Your task:
Your answer should consist of the lines holding "velike", copied from the material below.

Records to process:
━━━━━━━━━━━━━━━━━━━━

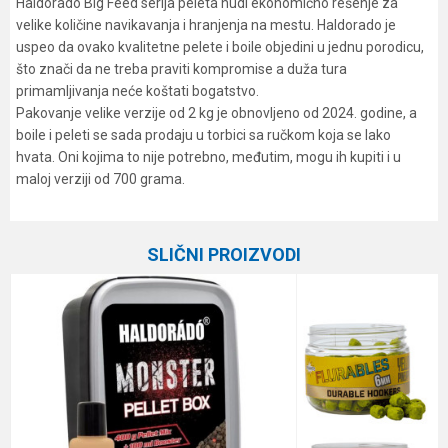
Haldorado Big Feed serija peleta nudi ekonomično rešenje za
velike količine navikavanja i hranjenja na mestu. Haldorado je
uspeo da ovako kvalitetne pelete i boile objedini u jednu porodicu,
što znači da ne treba praviti kompromise a duža tura
primamljivanja neće koštati bogatstvo.
Pakovanje velike verzije od 2 kg je obnovljeno od 2024. godine, a
boile i peleti se sada prodaju u torbici sa ručkom koja se lako
hvata. Oni kojima to nije potrebno, međutim, mogu ih kupiti i u
maloj verziji od 700 grama.
Karakteristika
Vrednost
Ime/Nadimak
Kategorija
Peleti
SLIČNI PROIZVODI
Brend
Haldorado
Email
Poruka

━━━━━━━━━━━━━━━━━━━━

Your solution:
velike količine navikavanja i hranjenja na mestu. Haldorado je
Pakovanje velike verzije od 2 kg je obnovljeno od 2024. godine, a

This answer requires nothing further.